Einer Bundesratsinitiative der SPD- Landesregierung zufolge sollten die Energieversorger ab 1999 nur noch für die langfristigen Mehrkosten der Einspeisung erneuerbarer Energien in ihre Netze aufkommen müssen, erklärte Golibrzuch. Die Differenz zu der gesetzlich vorgeschriebenen Vergütung sollte aus dem Bundeshaushalt beglichen werden. "Mit seinen Aussagen hat der Minister die Forderungen des Energiekonzerns PreussenElektra nahezu wörtlich übernommen und potentielle Investoren und Finanziers der Windenergie abgeschreckt", kritisierte der Grünen-Sprecher.
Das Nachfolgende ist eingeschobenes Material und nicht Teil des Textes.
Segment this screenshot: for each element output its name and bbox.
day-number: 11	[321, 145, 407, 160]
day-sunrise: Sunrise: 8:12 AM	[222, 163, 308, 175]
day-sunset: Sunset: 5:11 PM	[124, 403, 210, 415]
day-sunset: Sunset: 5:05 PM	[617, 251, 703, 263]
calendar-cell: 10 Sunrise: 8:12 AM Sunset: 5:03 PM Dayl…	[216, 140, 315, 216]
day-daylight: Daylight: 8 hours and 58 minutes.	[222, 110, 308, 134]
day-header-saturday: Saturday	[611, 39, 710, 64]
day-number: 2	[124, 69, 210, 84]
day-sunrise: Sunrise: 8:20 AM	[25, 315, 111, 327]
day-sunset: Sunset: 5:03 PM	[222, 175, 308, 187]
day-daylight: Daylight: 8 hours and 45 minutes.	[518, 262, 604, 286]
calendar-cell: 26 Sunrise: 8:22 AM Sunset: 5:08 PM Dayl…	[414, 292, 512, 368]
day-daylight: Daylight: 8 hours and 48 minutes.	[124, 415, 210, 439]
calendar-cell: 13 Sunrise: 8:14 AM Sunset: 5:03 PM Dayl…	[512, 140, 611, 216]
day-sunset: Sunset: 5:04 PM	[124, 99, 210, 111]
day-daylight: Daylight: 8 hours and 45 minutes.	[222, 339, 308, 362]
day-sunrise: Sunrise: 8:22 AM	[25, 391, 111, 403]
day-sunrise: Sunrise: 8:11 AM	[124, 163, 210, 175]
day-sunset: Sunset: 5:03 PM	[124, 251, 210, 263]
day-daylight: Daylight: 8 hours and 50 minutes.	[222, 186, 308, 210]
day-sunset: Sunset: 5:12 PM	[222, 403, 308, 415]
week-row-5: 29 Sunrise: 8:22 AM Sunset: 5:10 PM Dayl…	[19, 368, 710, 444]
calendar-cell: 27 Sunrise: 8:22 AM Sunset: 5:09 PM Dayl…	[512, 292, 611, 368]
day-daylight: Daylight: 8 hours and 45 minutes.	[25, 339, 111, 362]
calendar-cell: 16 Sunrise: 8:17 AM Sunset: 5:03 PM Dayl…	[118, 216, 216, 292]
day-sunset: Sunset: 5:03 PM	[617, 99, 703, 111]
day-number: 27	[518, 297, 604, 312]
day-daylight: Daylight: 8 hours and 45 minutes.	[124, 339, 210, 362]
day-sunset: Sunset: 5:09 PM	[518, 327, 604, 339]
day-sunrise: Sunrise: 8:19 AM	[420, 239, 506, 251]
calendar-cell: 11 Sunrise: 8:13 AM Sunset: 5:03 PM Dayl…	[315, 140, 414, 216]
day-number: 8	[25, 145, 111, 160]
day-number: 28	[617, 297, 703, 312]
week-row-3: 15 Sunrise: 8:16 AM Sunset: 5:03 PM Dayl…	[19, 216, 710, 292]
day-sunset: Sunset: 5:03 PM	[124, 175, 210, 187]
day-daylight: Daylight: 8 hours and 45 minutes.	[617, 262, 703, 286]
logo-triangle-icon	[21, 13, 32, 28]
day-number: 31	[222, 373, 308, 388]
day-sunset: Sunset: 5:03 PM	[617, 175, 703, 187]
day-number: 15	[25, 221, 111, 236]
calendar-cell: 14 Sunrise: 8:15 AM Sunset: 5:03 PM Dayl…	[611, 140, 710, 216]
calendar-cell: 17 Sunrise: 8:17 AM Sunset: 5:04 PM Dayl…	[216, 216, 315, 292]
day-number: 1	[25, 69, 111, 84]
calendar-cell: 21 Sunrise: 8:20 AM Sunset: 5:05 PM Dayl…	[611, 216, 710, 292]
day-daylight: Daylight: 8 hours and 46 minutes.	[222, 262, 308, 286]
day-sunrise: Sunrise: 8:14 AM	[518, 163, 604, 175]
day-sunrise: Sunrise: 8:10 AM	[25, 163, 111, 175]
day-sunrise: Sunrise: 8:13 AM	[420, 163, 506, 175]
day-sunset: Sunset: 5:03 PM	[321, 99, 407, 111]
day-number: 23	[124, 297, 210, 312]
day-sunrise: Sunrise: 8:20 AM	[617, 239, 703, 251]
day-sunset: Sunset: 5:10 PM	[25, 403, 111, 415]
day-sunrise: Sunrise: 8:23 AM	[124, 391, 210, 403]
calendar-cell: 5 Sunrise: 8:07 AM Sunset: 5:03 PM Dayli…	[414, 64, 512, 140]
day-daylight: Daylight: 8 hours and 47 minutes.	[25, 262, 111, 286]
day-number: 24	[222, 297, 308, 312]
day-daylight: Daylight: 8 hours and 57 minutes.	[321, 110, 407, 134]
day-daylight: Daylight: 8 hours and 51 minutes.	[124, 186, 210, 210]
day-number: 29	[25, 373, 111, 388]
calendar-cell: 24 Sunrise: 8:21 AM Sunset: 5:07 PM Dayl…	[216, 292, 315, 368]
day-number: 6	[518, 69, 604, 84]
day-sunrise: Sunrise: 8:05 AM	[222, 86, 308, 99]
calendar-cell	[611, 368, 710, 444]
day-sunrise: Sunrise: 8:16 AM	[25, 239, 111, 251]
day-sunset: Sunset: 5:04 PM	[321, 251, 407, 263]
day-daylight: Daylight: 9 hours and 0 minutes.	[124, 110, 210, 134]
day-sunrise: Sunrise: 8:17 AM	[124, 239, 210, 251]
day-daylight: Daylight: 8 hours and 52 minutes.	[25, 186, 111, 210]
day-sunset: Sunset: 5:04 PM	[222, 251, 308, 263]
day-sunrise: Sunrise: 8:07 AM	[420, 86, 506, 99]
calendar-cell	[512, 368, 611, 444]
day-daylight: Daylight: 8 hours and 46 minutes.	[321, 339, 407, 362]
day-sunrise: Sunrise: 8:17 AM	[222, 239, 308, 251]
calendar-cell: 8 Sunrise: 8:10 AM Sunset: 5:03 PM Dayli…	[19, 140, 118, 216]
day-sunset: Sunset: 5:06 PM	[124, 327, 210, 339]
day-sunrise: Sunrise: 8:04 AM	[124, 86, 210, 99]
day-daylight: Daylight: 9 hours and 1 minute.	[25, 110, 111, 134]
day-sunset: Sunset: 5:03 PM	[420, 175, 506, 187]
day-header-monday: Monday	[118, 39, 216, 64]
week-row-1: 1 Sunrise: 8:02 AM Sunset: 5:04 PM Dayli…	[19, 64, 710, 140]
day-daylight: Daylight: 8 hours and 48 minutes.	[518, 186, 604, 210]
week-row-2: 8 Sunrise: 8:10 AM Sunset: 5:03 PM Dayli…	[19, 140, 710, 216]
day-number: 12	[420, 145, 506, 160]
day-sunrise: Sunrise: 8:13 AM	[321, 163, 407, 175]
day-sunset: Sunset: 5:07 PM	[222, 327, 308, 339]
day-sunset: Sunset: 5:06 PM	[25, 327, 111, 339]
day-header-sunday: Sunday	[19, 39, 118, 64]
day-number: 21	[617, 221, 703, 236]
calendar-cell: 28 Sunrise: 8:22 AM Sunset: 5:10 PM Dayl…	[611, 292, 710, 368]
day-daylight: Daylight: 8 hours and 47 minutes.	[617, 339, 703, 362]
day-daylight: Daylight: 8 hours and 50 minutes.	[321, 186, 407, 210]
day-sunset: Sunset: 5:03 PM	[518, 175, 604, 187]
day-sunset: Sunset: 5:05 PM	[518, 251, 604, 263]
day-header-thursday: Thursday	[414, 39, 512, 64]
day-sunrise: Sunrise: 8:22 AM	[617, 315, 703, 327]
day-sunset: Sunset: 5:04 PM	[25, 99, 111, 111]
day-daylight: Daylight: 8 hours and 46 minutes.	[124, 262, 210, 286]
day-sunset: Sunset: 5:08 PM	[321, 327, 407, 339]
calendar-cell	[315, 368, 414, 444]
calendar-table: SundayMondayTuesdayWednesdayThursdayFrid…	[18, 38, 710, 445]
Experten der Windenergie-Branche bedauerten am Mittwoch die drohende Tacke-Pleite. Der Sprecher der Deutschen Gesellschaft für Windenergie (DGW) in Hannover, Carlo Reker, sprach von einem "tragischem Vorgang". Der Leiter des Internationalen Wirtschaftsforums Regenerative Energien (IWR) an der Universität Münster, Norbert Allnoch, kritisierte "daß die Diskussionen um die erneuerbaren Energien fast ausschließlich energiepolitisch motiviert" seien. Industriewirtschaftliche Aspekte würden demgegenüber "sträflich vernachlässigt".

Gläubiger von Tacke hatten am Montag beim Antsgericht in Lingen Konkursantrag gegen den nach DGW Angaben 1996 noch zweitgrößten deutschen Windtechnik-Anbieter gestellt. Eine Entscheidung wird in zwei Wochen erwartet. Bei Tacke war der Umsatz durch Auftragsrückgänge von 180 (1995) auf 131 Millionen DM (1996) geschrumpft. Dadurch kam es zu Liquiditätsengpässen. Wie ein Firmensprecher am Mittwoch versicherte, muß das genaue Defizit erst noch errechnet werden. Immerhin verfüge das Unternehmen über ein Auftragsvolumen von rund 100 Millionen DM.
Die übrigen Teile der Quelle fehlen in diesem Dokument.